-- MATERIAL FOR THIS EXERCISE --
◆ ◆ ◆ ◆ ◆ ◆ ◆
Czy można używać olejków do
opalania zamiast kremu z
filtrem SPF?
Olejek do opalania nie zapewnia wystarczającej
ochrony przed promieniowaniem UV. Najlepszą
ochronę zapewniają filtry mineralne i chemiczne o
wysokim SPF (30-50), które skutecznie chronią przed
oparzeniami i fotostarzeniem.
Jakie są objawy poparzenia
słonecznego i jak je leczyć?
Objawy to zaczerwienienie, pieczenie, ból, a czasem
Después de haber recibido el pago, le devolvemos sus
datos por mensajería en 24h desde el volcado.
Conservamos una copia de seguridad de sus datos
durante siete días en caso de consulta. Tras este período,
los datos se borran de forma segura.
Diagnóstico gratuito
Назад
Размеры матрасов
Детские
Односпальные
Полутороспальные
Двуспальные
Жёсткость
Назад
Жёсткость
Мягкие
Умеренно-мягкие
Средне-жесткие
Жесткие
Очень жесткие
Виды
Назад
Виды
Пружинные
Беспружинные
◆ ◆ ◆ ◆ ◆ ◆ ◆
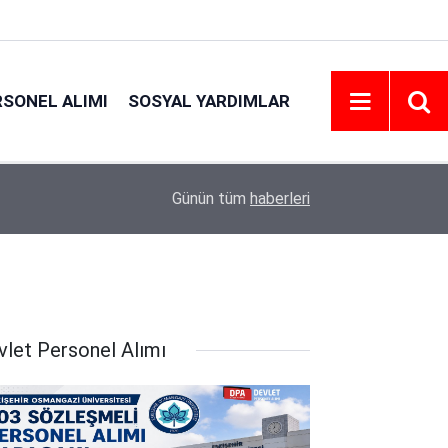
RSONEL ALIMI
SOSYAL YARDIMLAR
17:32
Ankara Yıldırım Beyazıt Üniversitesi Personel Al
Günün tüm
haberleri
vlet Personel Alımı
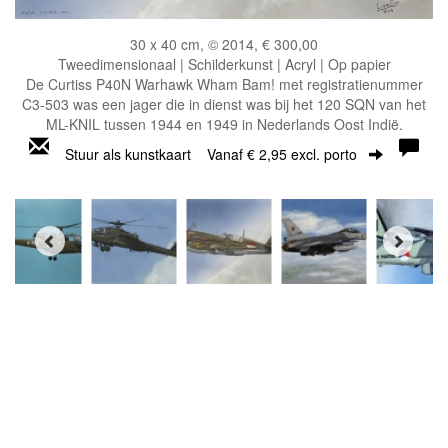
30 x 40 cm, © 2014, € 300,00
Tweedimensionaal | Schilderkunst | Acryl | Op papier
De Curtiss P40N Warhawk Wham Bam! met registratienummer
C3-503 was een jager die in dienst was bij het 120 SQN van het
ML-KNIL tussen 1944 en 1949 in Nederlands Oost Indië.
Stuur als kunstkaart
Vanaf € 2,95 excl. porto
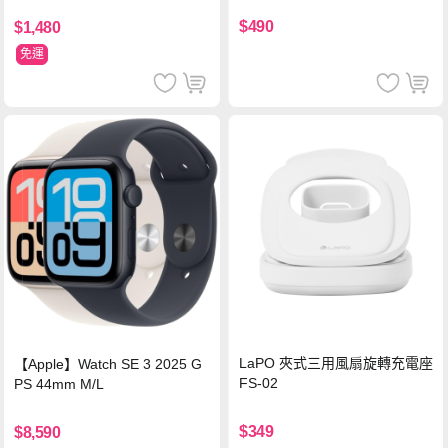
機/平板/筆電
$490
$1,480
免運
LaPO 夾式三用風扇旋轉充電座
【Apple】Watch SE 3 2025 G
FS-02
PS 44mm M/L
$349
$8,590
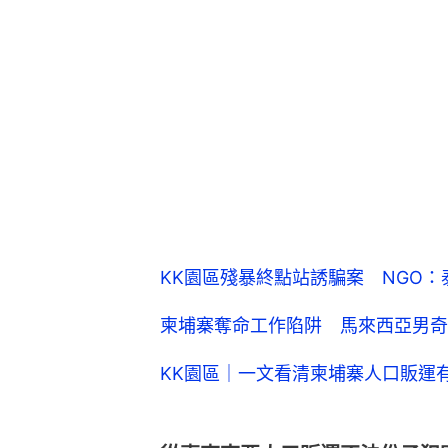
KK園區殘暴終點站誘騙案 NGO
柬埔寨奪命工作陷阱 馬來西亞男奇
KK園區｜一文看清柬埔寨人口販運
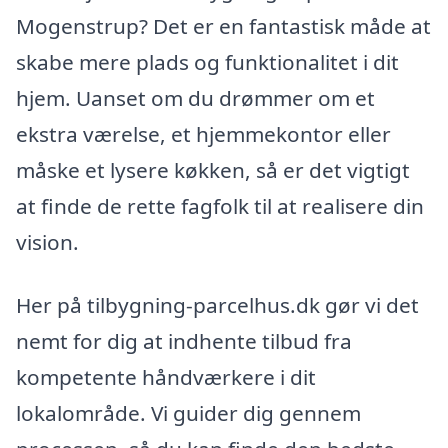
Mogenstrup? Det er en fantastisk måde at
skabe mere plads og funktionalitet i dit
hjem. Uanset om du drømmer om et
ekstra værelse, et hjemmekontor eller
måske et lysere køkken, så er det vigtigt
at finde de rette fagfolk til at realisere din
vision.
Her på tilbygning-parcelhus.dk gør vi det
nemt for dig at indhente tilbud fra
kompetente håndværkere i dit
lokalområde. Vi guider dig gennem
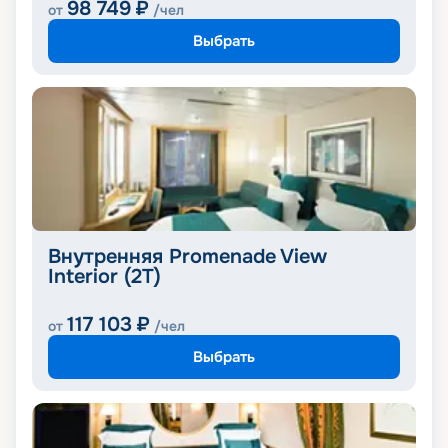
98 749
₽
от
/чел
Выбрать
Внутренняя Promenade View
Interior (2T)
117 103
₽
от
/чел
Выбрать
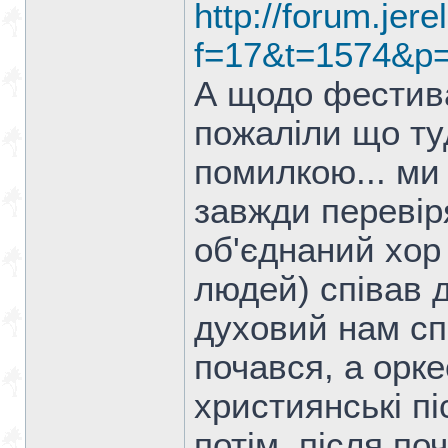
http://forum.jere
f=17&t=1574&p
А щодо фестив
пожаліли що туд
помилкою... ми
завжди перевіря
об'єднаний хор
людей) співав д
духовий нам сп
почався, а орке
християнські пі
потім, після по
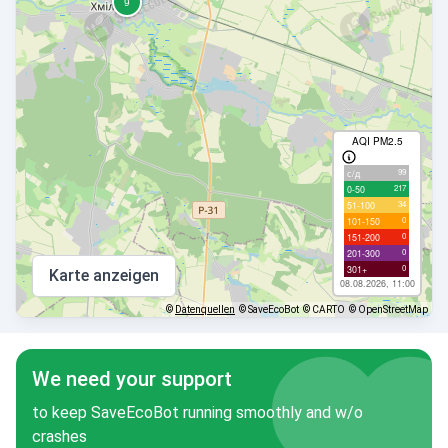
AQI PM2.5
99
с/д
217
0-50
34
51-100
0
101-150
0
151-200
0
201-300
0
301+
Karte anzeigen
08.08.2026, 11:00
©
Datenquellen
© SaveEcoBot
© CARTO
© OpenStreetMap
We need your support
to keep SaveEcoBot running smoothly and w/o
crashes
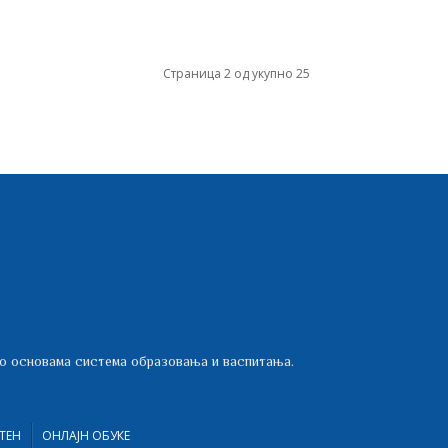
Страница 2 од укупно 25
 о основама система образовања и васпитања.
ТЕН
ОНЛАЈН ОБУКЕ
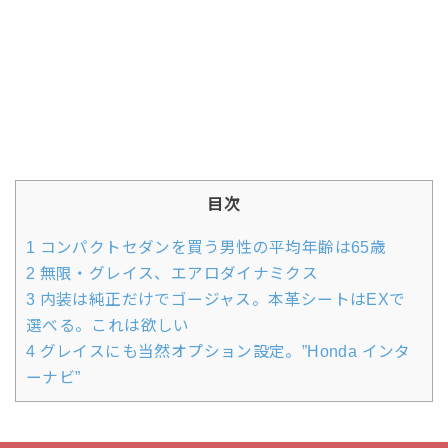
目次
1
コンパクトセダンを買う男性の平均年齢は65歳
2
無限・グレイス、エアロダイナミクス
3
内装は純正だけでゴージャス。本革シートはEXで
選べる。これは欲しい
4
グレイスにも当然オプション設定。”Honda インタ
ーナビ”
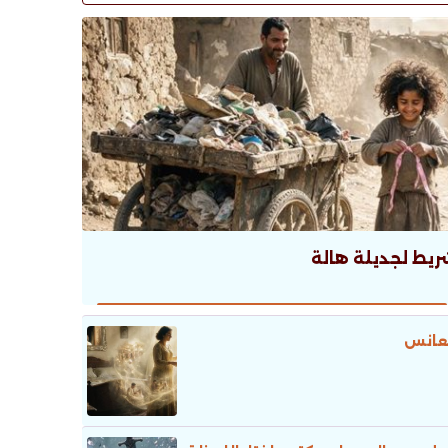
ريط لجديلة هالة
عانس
◆ ◆ ◆ ◆ ◆ ◆ ◆
-- AIM OF THE TASK --
Beginning at the line above with "los datos se borran de forma segura." and finishing at the line with "Беспружинные", return each line exactly and return nothing else.

-- RESPONSE BOX --
los datos se borran de forma segura.
Diagnóstico gratuito
Назад
Размеры матрасов
Детские
Односпальные
Полутороспальные
Двуспальные
Жёсткость
Назад
Жёсткость
Мягкие
Умеренно-мягкие
Средне-жесткие
Жесткие
Очень жесткие
Виды
Назад
Виды
Пружинные
Беспружинные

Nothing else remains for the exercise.